The weather in Florida was perfect, and we all had a great time leading up to the wedding. The wedding day was perfect, and not a cloud in the sky! Most everything went off without a hitch. There was a broken earring (mine) and heaven help the poor sales associate at Ross Simmons when I explain that the earrings I purchased for my WEDDING DAY broke 10 minutes before walking down the aisle. Yes, even though I am no longer the bride, it doesn't mean I still can't go all Bridezilla on someones ass. There was also a situation that involved a bridesmaid falling off a moving golf cart, and one nearly being caught on fire. They are all fine, don't worry. I'm just pissed the photographers didn't get those little gems of our day.

So, yes. The wedding was perfect. It was a sea of Tiffany blue, crystals and feathers. QueenB was at the center of it all beaming. It was truly her crowning moment. DaddyP was also in rare form delivering an incredible speech that did not leave a dry eye in the house. Dolce was even flawless in her execution of her job as "flowerdog". Yes, my chihuahua was in the wedding. If you aren't jealous, you don't have a soul.

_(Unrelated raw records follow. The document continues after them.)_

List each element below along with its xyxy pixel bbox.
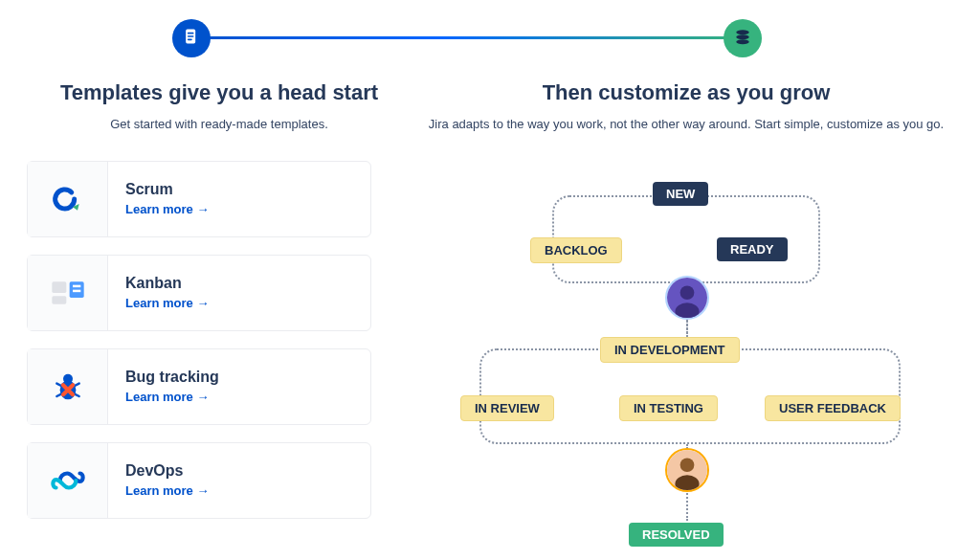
stack-icon xyxy=(733,27,752,50)
templates-sub: Get started with ready-made templates. xyxy=(27,115,412,134)
template-title: Scrum xyxy=(125,181,209,198)
svg-point-1 xyxy=(736,30,748,34)
status-new: NEW xyxy=(653,182,708,206)
status-resolved: RESOLVED xyxy=(629,523,724,547)
customize-column: Then customize as you grow Jira adapts t… xyxy=(412,71,980,560)
template-icon xyxy=(182,27,201,50)
avatar xyxy=(665,276,709,320)
svg-point-10 xyxy=(63,373,73,383)
status-review: IN REVIEW xyxy=(460,395,554,421)
svg-rect-7 xyxy=(73,284,80,287)
svg-point-15 xyxy=(680,458,695,472)
svg-rect-5 xyxy=(52,296,66,303)
svg-point-3 xyxy=(736,39,748,44)
template-card-devops[interactable]: DevOps Learn more → xyxy=(27,442,371,519)
kanban-icon xyxy=(28,256,108,330)
bug-icon xyxy=(28,349,108,424)
scrum-icon xyxy=(28,162,108,236)
template-card-bug[interactable]: Bug tracking Learn more → xyxy=(27,348,371,425)
stepper-dot-templates xyxy=(172,19,211,57)
template-title: Bug tracking xyxy=(125,369,219,386)
learn-more-link[interactable]: Learn more → xyxy=(125,390,219,404)
stepper-line xyxy=(191,36,743,39)
stepper xyxy=(0,13,980,71)
status-testing: IN TESTING xyxy=(619,395,718,421)
status-dev: IN DEVELOPMENT xyxy=(600,337,740,363)
workflow-diagram: NEW BACKLOG READY IN DEVELOPMENT IN REVI… xyxy=(428,161,945,561)
svg-rect-4 xyxy=(52,281,66,293)
learn-more-link[interactable]: Learn more → xyxy=(125,296,209,310)
svg-rect-8 xyxy=(73,289,80,292)
template-title: DevOps xyxy=(125,462,209,480)
devops-icon xyxy=(28,443,108,518)
customize-sub: Jira adapts to the way you work, not the… xyxy=(412,115,961,134)
template-card-scrum[interactable]: Scrum Learn more → xyxy=(27,161,371,237)
stepper-dot-customize xyxy=(724,19,762,57)
status-backlog: BACKLOG xyxy=(530,237,622,263)
template-card-kanban[interactable]: Kanban Learn more → xyxy=(27,255,371,331)
svg-point-2 xyxy=(736,34,748,39)
customize-heading: Then customize as you grow xyxy=(412,80,961,105)
templates-column: Templates give you a head start Get star… xyxy=(0,71,412,560)
template-title: Kanban xyxy=(125,275,209,292)
status-ready: READY xyxy=(717,237,788,261)
status-feedback: USER FEEDBACK xyxy=(765,395,901,421)
learn-more-link[interactable]: Learn more → xyxy=(125,483,209,498)
learn-more-link[interactable]: Learn more → xyxy=(125,202,209,216)
templates-heading: Templates give you a head start xyxy=(27,80,412,105)
avatar xyxy=(665,448,709,492)
svg-point-12 xyxy=(680,285,695,300)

All in all, I'm a little glad it is over. It is so nice to be back to normal and home. It is also nice to have a house full of new crap to play with. Quesadilla maker, anyone?! Getting married was a lot of fun, a lot of stress, and a whole lot of emotions. I now see why I am only doing it once. You hear that, Snake! You're stuck with me. In all seriousness, thank you for all of you that were in attendance! Those of you who weren't, you missed out, and we missed you!